In an output I expect
Tablet for cleaning hydraulic system
Since there is one character string available in the question at the moment, I decided to create a sample data by myself. I hope this is something close to your actual data. As Nate suggested, using the tidytext package is one way to go. Here, I first removed numbers, punctuations, contents in the brackets, and the brackets themselves. Then, I split words in each string using unnest_tokens(). Then, I removed stop words. Since you have your own stop words, you may want to create your own dictionary. I simply added jura in the filter() part. Grouping the data by id, I combined the words in order to create character strings in summarise(). Note that I used jura instead of Jura. This is because unnest_tokens() converts capital letters to small letters.
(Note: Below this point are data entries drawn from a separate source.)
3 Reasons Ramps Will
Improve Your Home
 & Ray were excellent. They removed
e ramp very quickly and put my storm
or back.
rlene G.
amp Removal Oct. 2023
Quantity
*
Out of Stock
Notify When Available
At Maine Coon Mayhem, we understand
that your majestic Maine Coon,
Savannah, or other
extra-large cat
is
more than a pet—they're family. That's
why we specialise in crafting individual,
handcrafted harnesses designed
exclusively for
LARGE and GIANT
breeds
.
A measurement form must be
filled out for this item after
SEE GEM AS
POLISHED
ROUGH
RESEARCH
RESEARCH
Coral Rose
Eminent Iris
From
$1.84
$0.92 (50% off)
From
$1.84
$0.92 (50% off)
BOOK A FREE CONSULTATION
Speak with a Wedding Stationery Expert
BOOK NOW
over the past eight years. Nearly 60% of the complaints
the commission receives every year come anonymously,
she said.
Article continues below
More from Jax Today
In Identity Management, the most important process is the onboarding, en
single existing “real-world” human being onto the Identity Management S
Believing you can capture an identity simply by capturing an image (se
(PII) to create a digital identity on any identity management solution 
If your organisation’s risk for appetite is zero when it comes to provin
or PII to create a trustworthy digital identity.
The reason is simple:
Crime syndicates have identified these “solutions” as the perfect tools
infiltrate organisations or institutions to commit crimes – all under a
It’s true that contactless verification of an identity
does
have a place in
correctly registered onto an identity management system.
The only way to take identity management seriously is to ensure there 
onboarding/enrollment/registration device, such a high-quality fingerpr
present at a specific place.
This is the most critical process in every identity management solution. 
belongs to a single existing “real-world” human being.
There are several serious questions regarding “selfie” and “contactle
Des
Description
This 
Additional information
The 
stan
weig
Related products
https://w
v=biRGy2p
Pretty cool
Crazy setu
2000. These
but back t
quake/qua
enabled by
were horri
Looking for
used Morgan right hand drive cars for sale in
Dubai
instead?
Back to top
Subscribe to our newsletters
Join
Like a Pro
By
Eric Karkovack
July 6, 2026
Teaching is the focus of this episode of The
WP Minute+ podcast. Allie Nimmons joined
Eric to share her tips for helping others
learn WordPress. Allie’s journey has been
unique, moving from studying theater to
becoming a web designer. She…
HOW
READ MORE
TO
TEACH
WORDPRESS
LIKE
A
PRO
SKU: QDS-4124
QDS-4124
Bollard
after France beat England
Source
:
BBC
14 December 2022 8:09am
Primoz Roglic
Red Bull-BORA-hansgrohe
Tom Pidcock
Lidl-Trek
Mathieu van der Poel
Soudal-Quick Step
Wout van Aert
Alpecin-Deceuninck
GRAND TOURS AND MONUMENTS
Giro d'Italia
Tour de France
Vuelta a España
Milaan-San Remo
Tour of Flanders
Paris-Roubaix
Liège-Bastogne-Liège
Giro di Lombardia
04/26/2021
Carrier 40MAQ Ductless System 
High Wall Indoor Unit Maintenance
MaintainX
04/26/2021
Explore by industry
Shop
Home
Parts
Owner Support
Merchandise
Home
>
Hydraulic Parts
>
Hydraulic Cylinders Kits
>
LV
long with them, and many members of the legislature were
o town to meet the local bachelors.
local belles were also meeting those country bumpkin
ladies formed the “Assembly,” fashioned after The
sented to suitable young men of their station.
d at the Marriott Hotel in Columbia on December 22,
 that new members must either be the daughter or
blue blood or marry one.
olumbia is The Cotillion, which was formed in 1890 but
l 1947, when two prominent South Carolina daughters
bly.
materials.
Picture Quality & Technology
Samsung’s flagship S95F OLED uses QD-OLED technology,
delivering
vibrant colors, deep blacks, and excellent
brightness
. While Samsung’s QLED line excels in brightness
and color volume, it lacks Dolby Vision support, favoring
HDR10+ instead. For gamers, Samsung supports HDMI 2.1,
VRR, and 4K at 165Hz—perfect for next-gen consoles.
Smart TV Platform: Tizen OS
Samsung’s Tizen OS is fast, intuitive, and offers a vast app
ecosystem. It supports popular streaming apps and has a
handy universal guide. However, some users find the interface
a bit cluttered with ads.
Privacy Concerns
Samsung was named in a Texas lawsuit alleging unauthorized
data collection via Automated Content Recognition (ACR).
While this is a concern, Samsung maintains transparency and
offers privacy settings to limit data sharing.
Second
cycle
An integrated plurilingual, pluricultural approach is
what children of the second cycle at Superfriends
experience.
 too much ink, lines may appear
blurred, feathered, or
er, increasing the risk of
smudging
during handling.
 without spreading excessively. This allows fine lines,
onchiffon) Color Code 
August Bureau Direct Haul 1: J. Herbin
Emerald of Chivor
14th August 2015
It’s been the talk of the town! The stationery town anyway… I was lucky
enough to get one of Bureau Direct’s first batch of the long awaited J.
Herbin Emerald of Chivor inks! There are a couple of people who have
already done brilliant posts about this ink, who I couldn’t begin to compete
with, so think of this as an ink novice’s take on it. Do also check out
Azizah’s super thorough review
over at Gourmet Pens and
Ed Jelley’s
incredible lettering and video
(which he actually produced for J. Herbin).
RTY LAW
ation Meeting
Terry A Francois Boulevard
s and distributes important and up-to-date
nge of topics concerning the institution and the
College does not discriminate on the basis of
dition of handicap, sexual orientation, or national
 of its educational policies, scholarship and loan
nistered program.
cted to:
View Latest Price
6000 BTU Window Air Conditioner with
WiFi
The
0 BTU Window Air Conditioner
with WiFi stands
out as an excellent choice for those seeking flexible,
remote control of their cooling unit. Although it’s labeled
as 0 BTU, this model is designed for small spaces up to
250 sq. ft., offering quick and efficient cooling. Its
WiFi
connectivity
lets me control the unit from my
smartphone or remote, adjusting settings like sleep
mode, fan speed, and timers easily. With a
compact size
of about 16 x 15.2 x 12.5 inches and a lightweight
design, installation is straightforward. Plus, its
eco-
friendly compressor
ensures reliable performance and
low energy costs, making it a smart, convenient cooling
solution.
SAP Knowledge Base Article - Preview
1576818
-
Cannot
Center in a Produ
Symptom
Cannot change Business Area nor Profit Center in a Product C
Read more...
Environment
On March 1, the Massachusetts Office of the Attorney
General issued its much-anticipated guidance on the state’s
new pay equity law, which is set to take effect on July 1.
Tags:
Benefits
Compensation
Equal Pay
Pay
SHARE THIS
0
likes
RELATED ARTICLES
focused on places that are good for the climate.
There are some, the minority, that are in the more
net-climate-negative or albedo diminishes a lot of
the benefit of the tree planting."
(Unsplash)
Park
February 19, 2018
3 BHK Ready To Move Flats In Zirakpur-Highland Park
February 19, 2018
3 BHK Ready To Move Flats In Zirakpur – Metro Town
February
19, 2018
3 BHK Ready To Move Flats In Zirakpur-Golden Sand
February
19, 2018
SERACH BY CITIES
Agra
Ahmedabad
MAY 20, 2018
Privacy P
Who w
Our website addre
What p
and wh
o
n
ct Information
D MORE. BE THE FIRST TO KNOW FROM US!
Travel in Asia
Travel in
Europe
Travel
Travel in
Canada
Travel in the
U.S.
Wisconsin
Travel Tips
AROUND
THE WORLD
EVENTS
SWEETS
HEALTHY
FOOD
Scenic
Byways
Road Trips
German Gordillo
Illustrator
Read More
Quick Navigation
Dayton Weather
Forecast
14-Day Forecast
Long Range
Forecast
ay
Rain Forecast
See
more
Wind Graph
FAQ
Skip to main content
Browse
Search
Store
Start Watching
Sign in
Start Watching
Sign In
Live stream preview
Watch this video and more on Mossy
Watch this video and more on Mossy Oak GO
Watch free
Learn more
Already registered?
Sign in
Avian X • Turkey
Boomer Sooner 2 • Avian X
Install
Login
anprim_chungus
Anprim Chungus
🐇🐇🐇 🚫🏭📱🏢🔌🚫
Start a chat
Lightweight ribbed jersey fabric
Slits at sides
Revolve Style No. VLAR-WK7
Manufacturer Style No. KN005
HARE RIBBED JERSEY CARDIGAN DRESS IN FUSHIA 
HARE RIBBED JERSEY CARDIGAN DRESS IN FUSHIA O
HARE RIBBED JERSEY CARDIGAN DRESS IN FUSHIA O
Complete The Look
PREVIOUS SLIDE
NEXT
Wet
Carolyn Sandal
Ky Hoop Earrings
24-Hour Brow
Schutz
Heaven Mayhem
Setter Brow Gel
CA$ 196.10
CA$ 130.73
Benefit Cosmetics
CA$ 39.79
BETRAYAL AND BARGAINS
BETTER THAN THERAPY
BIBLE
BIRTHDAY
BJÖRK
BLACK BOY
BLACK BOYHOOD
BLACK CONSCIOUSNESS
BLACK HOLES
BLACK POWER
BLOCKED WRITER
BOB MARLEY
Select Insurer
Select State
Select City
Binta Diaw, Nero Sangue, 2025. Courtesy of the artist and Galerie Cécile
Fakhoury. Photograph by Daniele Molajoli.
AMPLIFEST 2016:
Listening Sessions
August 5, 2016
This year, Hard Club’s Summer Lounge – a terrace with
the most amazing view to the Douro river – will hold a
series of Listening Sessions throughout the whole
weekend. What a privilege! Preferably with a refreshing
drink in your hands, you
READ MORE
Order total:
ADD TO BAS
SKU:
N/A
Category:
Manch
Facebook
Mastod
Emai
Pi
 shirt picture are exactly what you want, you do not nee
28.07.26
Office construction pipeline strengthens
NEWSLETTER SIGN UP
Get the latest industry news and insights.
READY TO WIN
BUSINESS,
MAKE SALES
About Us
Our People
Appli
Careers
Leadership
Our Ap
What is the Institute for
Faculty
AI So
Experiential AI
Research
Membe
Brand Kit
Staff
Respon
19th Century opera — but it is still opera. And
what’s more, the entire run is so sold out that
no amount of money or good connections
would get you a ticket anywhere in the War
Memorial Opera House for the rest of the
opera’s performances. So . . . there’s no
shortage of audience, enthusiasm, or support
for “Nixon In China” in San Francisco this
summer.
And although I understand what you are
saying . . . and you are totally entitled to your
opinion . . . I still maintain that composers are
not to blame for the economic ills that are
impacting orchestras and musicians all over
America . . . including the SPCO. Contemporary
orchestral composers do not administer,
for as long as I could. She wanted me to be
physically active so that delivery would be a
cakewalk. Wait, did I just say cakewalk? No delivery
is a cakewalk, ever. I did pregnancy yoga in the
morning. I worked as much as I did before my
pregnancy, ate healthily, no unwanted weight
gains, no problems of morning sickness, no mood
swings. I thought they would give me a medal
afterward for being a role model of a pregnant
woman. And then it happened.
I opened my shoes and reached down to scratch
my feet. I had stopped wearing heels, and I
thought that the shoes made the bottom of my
mydata <- data.frame(id = 1:2,
text = c("112773-Tablet for cleaning the hydraulic system Jura (6 pcs.) 62715",
"1234567-Tablet for cleaning the mambojumbo system Jura (12 pcs.) 654321"),
stringsAsFactors = F)
library(dplyr)
library(tidytext)
data(stop_words)
mutate(mydata, text = gsub(x = text, pattern = "[0-9]+|[[:punct:]]|\\(.*\\)", replacement = "")) %>%
unnest_tokens(input = text, output = word) %>%
filter(!word %in% c(stop_words$word, "jura")) %>%
group_by(id) %>%
summarise(text = paste(word, collapse = " "))
# id text
# <int> <chr>
#1 1 tablet cleaning hydraulic system
#2 2 tablet cleaning mambojumbo system
Another way would be the following. In this case, I am not using unnest_tokens().
library(magrittr)
library(stringi)
library(tidytext)
data(stop_words)
gsub(x = mydata$text, pattern = "[0-9]+|[[:punct:]]|\\(.*\\)", replacement = "") %>%
stri_split_regex(str = ., pattern = " ", omit_empty = TRUE) %>%
lapply(function(x){
foo <- x[which(!x %in% c(stop_words$word, "Jura"))] %>%
paste(collapse = " ")
foo}) %>%
unlist
#[1] "Tablet cleaning hydraulic system" "Tablet cleaning mambojumbo system"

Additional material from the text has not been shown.